If I had to name a favorite court, I would never hesitate to name the Regional Trial Court – Branch 6 of Agusan del Sur as “it”.
In almost seven years of practice across the courts in the neighboring cities and municipalities of Butuan City, this court is the b-e-s-t. By far, I thought the City Courts in Surigao City were the courts to beat, but, that was before I appeared in RTC-6 .
I had heard fellow kompanyeros sing praises for this court but when I opened the door and stepped inside, I was not prepared for the majesty that stood in front of me.
Outside this prestigious court, two security guards are posted at its doors where they perform security procedures for those who wish to go in. These guards also let them register in the logbook and get their basic information (lawyers exempted).
The court was immensely huge. If I compare it with the average court I have been to, its size is approximately times four of the latter (er, times 2 of Surigao’s). I took the picture above at the entrance – notice how far the bench (or the judge’s chair) is? That’s how big it is (gosh, you can barely see the bench, huh?).
The court was elegant. Since this was Agusan del Sur, every furniture in the court uniformly boasts of fully varnished high caliber hard wood – from the bench, down the bar then to the gallery.
The entire room was carpeted and very well ventilated by a floor-stand-type air conditioner. If you should know, our courts in the Philippines are not air-conditioned – so just imagine how roasted the lawyers feel in their suits. In this area alone, I felt heaven, especially that I was dressed in black which is known to absorb heat.

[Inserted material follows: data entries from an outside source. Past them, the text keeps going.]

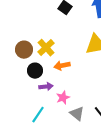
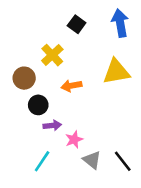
yellow cross: (46, 48) -> (52, 55), moved
orange arrow: (62, 66) -> (71, 86), moved

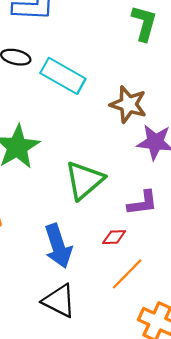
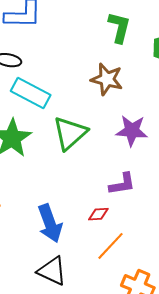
cyan rectangle: (63, 76) -> (31, 93), moved
brown star: (128, 104) -> (107, 79), moved
green triangle: (84, 180) -> (70, 133), moved

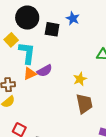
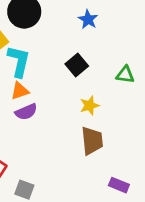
black square: (52, 29) -> (77, 65), moved, turned 35
purple semicircle: (45, 71) -> (26, 112), moved

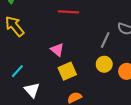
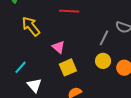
yellow arrow: (15, 26) -> (31, 26), moved

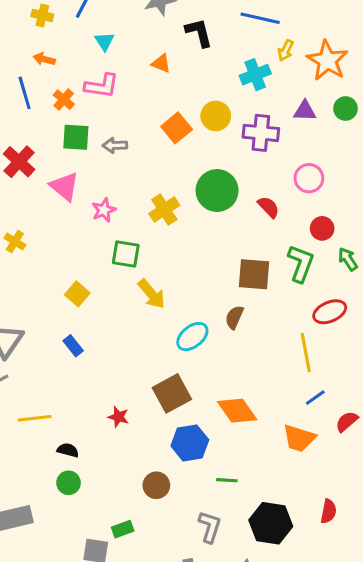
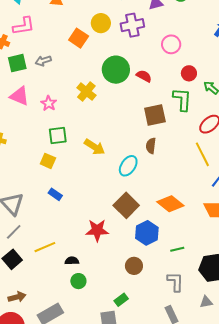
red semicircle: (268, 207) -> (144, 76), moved
green square: (126, 254) -> (58, 135), moved
red star: (118, 417) -> (97, 230), size x1.6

This court had sufficient room for the witness stand, and individual desks for the stenographer, the court interpreter and the clerk of court. There’s even one for the bailiff who actually sat down at his place during the whole session (doesn’t happen here).
The bar was quite impressive too – not just make-shift or an imaginary barrier (like some courts I know) but one which is actually very definitely visible and gets the message across that the area is off limits for the general public. The “bar” is actually the barrier, dividing the entire court into two. Only lawyers get to enter the bar (rier), and up further is the bench (where the judge sits).
Sitting in the bar was comfortable. In some courts, I have to sit on defective chairs which could collapse by my tiniest movement. Since the average courts are small, members of the bar had to sit at the gallery and mix with the spectators and the many accused until there’s a vacant seat up front. Here, there was a very lonnngggg table with sturdy chairs enough to accomodate all lawyers present.
Disregarding its physical aspect, I also like this court because of the presiding judge. There are judges who don’t even know what the lawyers are arguing about, but this judge studies before he enters the courtroom. He is intelligent and he knows his law (believe me, there are also “dumb” judges!). He knows the case like the back of his hand. In fact, he is well recognized to be hardworking and straight. He cannot be maneuvered by the delaying tactics of the parties. He takes active control in the proceedings of the case. I was sickish on my second appearance at his court, but since I know his reputation, I proceeded and attended the trial because I was afraid he might admonish me for not filing the proper motion (which should be at least three days before schedule – I got sick the day before). Well, he is coincidentally the father-in-law of a close friend, but this makes it harder for me because he might think I’m abusing him when I don’t comply with the rules.
It’s not everyday that I get to appear in this kind of court. I actually felt like I was out of the country in there (oh yes, it looked like the courts in the Western TV Dramas). I hope other courts eventually transform like this in the future (hmph, there was already a plan to expand our city courts here but since we changed congressmen, the complete plan vanished into thin air, pfft!).